Вонзив взгляд в землю, Прохор напряженнейше молчал. В его
униженной душе зрел взрыв негодующей ненависти к прокурору. По‑турецки сидевший
у костра Ибрагим‑Оглы пустил слюну любопытного внимания, как перед жирным
куском мяса старый кот.
– Я жду от вас ответа, подсудимый. Здесь неподкупный
суд…
– Не паясничай, фигляр! – крикнул Прохор и гневно
встал. С надменным презрением он взглянул на прокурора, как на последнее
ничтожество. Угнетенный разум его, подстегнутый горячею волною крови, резко
вспыхнул. Мысль, как мяч от стены, перебросилась в прошлое. Он заговорил
быстро, взахлеб, то спотыкаясь на словах, как на кочках, то вяло шевеля языком,
как в грузных калошах параличными ногами. Голос его звучал угрожающе или вдруг
сдавал, становился дряблым, слезливым.
– Я знаю, прокурор, для чего ты здесь, с этими
висельниками. Знаю, знаю. Чтоб насладиться моей смертью? Бей, убивай! Ты этим
каторжникам ловко рассказывал
басню о том, как и почему будто бы я убил Анфису… Ха‑ха!..

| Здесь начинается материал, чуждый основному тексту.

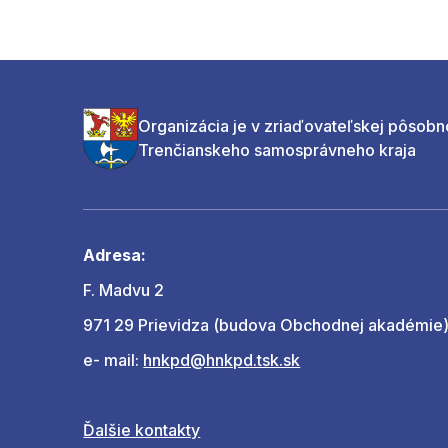
Organizácia je v zriaďovateľskej pôsobn
Trenčianskeho samosprávneho kraja
Adresa:
F. Madvu 2
971 29 Prievidza (budova Obchodnej akadémie
e- mail:
hnkpd@hnkpd.tsk.sk
Ďalšie kontakty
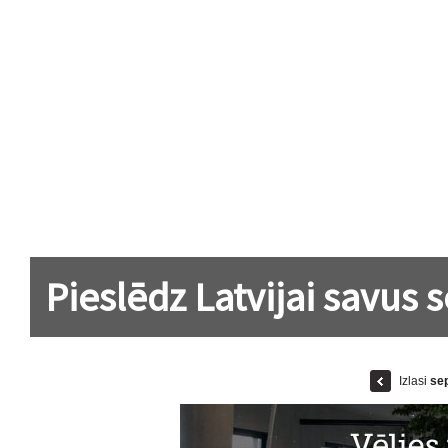
Pieslēdz Latvijai savus 
Izlasi
se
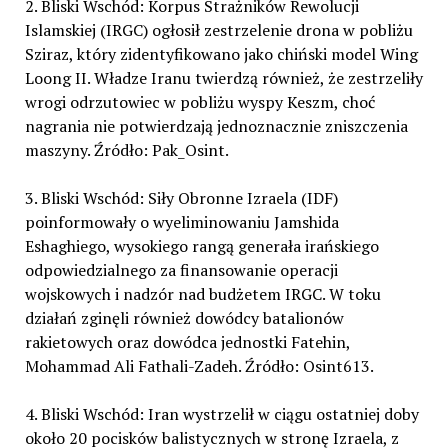
2. Bliski Wschód: Korpus Strażników Rewolucji
Islamskiej (IRGC) ogłosił zestrzelenie drona w pobliżu
Sziraz, który zidentyfikowano jako chiński model Wing
Loong II. Władze Iranu twierdzą również, że zestrzeliły
wrogi odrzutowiec w pobliżu wyspy Keszm, choć
nagrania nie potwierdzają jednoznacznie zniszczenia
maszyny. Źródło: Pak_Osint.
3. Bliski Wschód: Siły Obronne Izraela (IDF)
poinformowały o wyeliminowaniu Jamshida
Eshaghiego, wysokiego rangą generała irańskiego
odpowiedzialnego za finansowanie operacji
wojskowych i nadzór nad budżetem IRGC. W toku
działań zginęli również dowódcy batalionów
rakietowych oraz dowódca jednostki Fatehin,
Mohammad Ali Fathali-Zadeh. Źródło: Osint613.
4. Bliski Wschód: Iran wystrzelił w ciągu ostatniej doby
około 20 pocisków balistycznych w stronę Izraela, z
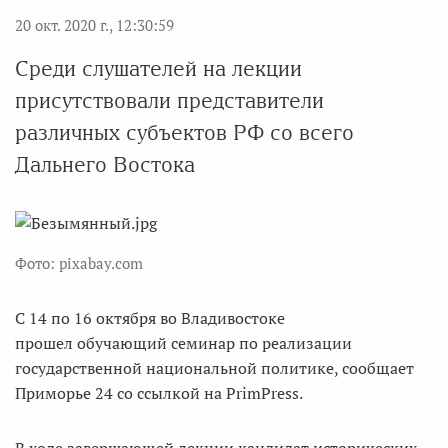
20 окт. 2020 г., 12:30:59
Среди слушателей на лекции
присутствовали представители
различных субъектов РФ со всего
Дальнего Востока
Фото: pixabay.com
С 14 по 16 октября во Владивостоке
прошел обучающий семинар по реализации
государственной национальной политике, сообщает
Приморье 24 со ссылкой на PrimPress.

Занятно! Что ж, по‑твоему – я только уголовный преступник и больше ничего? Осел
ты…
Сидевший на пне прокурор Стращалов сначала сердито улыбался,
потом лицо его, заросшее бородой почти до глаз, стало холодным и мрачным, «как
погреб.
– Молчите, убийца!.. Я лишаю вас слова…
– Врешь, прокурор! Тут тебе не зал суда. Слушай дальше.

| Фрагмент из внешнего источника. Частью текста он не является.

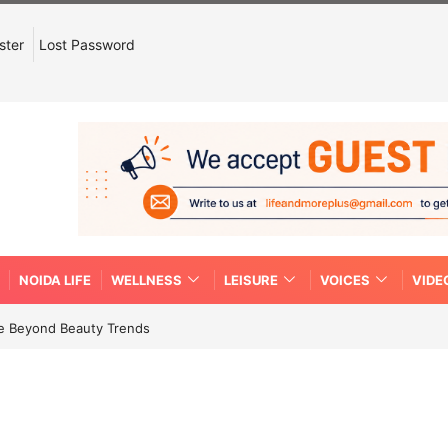
ster
Lost Password
NOIDA LIFE
WELLNESS
LEISURE
VOICES
VIDE
re Beyond Beauty Trends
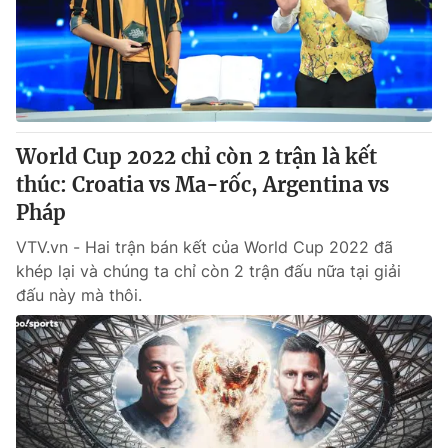
Tin tức
Kinh tế
Thế giới đó đây
Tài chính
Dữ liệu và đời sống
Câu chuyện quốc tế
Thị trường
World Cup 2022 chỉ còn 2 trận là kết
Truyền hình
Góc doanh nghiệp
thúc: Croatia vs Ma-rốc, Argentina vs
Phim VTV
Pháp
Giải trí
Hậu trường
VTV.vn - Hai trận bán kết của World Cup 2022 đã
Điện ảnh
khép lại và chúng ta chỉ còn 2 trận đấu nữa tại giải
Đời sống
Nhân vật
đấu này mà thôi.
Âm nhạc
Du lịch
Khán giả
Giáo dục
Sao
Làm đẹp
Giải sao mai
Tuyển sinh
Công nghệ
Chất lượng cuộc sống
Học trực tuyến
Hitech Công nghệ tương lai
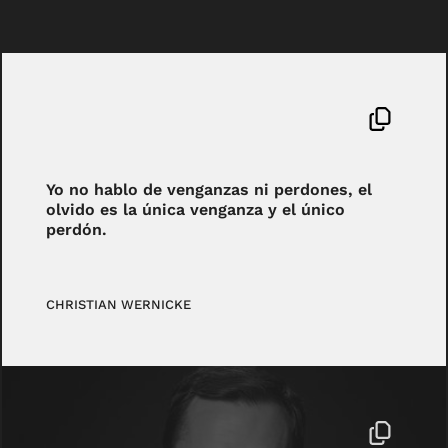
Yo no hablo de venganzas ni perdones, el
olvido es la única venganza y el único
perdón.
CHRISTIAN WERNICKE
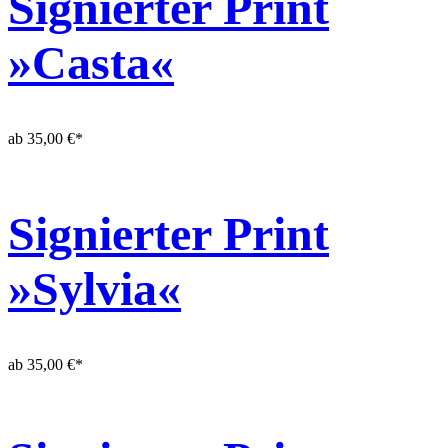
Signierter Print
»Casta«
ab
35,00
€
*
Signierter Print
»Sylvia«
ab
35,00
€
*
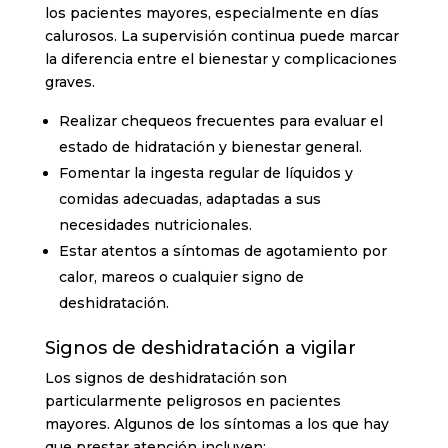
los pacientes mayores, especialmente en días
calurosos. La supervisión continua puede marcar
la diferencia entre el bienestar y complicaciones
graves.
Realizar chequeos frecuentes para evaluar el
estado de hidratación y bienestar general.
Fomentar la ingesta regular de líquidos y
comidas adecuadas, adaptadas a sus
necesidades nutricionales.
Estar atentos a síntomas de agotamiento por
calor, mareos o cualquier signo de
deshidratación.
Signos de deshidratación a vigilar
Los signos de deshidratación son
particularmente peligrosos en pacientes
mayores. Algunos de los síntomas a los que hay
que prestar atención incluyen:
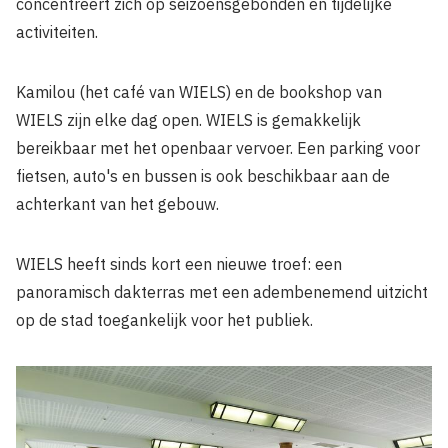
concentreert zich op seizoensgebonden en tijdelijke
activiteiten.
Kamilou (het café van WIELS) en de bookshop van
WIELS zijn elke dag open. WIELS is gemakkelijk
bereikbaar met het openbaar vervoer. Een parking voor
fietsen, auto's en bussen is ook beschikbaar aan de
achterkant van het gebouw.
WIELS heeft sinds kort een nieuwe troef: een
panoramisch dakterras met een adembenemend uitzicht
op de stad toegankelijk voor het publiek.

Допустим, что убил Анфису я. Но ты знаешь ли, господин прокурор…
– Довольно! – вскочив, взмахнул рукой прокурор и
обернулся к разбойникам. – Слышите, ребята? Он сознался в убийстве.
– Нет, врешь! Не сознался еще, – встряхнул
головой, ударил кулак в кулак Прохор Петрович.

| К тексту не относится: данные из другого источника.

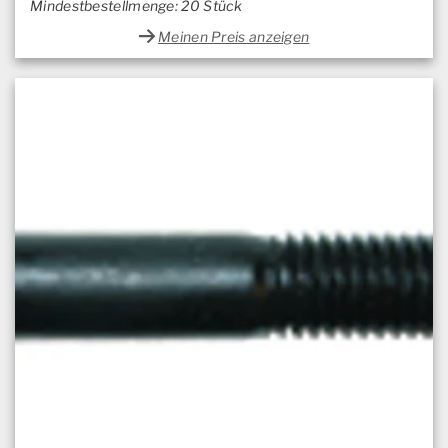
Mindestbestellmenge: 20 Stück
Meinen Preis anzeigen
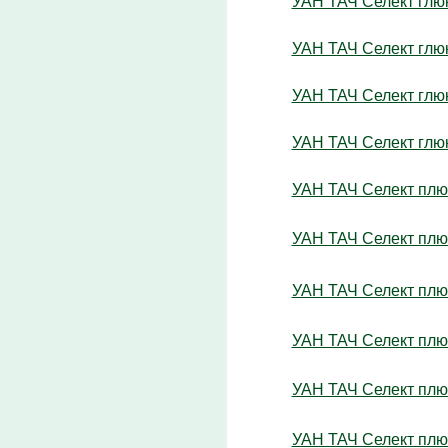
УАН ТАЧ Селект глюк
УАН ТАЧ Селект глюк
УАН ТАЧ Селект глюк
УАН ТАЧ Селект глюк
УАН ТАЧ Селект плю
УАН ТАЧ Селект плюс
УАН ТАЧ Селект плюс
УАН ТАЧ Селект плю
УАН ТАЧ Селект плюс
УАН ТАЧ Селект плюс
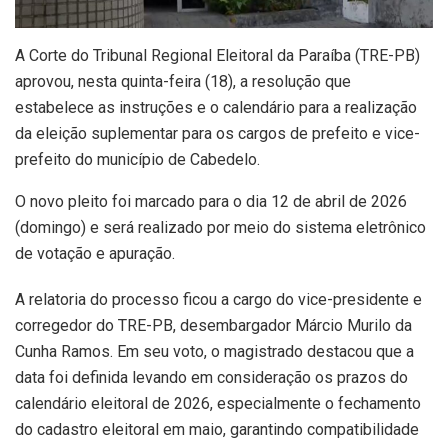
A Corte do Tribunal Regional Eleitoral da Paraíba (TRE-PB)
aprovou, nesta quinta-feira (18), a resolução que
estabelece as instruções e o calendário para a realização
da eleição suplementar para os cargos de prefeito e vice-
prefeito do município de Cabedelo.
O novo pleito foi marcado para o dia 12 de abril de 2026
(domingo) e será realizado por meio do sistema eletrônico
de votação e apuração.
A relatoria do processo ficou a cargo do vice-presidente e
corregedor do TRE-PB, desembargador Márcio Murilo da
Cunha Ramos. Em seu voto, o magistrado destacou que a
data foi definida levando em consideração os prazos do
calendário eleitoral de 2026, especialmente o fechamento
do cadastro eleitoral em maio, garantindo compatibilidade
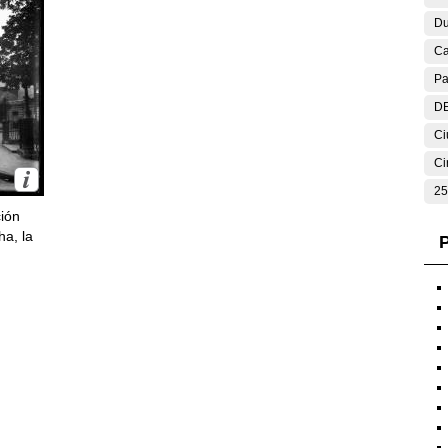
Du
Ca
Pa
DE
Ci
Ci
25
ción
ha, la
P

– А нам наплевать! – закричали у костров воры‑рэзбойники. –
Нам хоть десять Анфисов убей, мало горя… Мы и сами… А вот пошто он, гад
ползучий, нашего черкесца под обух подвел? Вот это самое… Всю вину свалил на
него, суд подкупил…
– Да, свалил… Да, подкупил, не спорю. Свалил потому,
что предо мною были широкие возможности. Я чувствовал, что мне дано много
свершить на земле. И я многое кой‑чего на своем веку сделал, настроил заводов,
кормлю тысячи людей… А Ибрагиму, бывалому каторжнику, разве каторга страшна? Я
знал, что он все равно сбежит. И он сбежал…
Прохор говорил долго, путано. Речь его стремилась, как поток
в камнях. Струи мыслей без всякой связи перескакивали с предмета на предмет.
Иногда он совершенно терялся и, в замешательстве, тер вспотевший, с набухшими
жилами лоб.
Разбойники, поплевывая, курили, переглядывались.
– Значит, сознаешься в убийстве, преступник?
– Нет.
– Нет?
– Нет! Не зови меня преступником! – вскипел,
озлобился Прохор. – Ты сам – преступник. Ты от рождения дурак и только по
глупости своей считаешь себя умным…
– Темный ты человек! – продолжал выкрикивать
Прохор, наступая на Стращалова. – Ты не подумал тогда, кого ты обвинял.
Ведь я был мальчишкой тогда, мой характер еще только складывался. А ты не понял
этого, ты отнесся ко мне по‑дураковски, как мясник к барану… И еще… Стой, стой,
дай мне!.. Что же еще? Ты осудил меня, невинного, теперь я, преступник, сужу
тебя, виновного. Меня убьют здесь, но я рад, что встретился с тобой. А ты разве
знаешь, каким я был в молодости? Я не плохим был. Ибрагим мог бы тебе это
подтвердить. Но… Я вижу, каким лютым зверем он смотрит на меня. Ну, что ж…
Валяйте, сволочи! Да, я убил Анфису, я…
– Обессиленный Прохор Петрович задрожал и покачнулся.
– Смерть, смерть ему! – загудела взволнованная
тьма, заорали во всю грудь разбойники.
– Смерть собаке… Пехтерь, валяй!..
Оглушительный раздался свист. То свистел, распялив губы
пальцами, рыжебородый раскоряка. У него длинное туловище и короткие, дугою,
ноги. На чумазом лице – белые огромные глаза. Это бежавший с Ибрагимом
каторжник Пехтерь; он – правая рука черкеса. Он свиреп, он любит командовать.
Его все боятся.
– Нагибай! – приказал он, взмахнув кривым ножом.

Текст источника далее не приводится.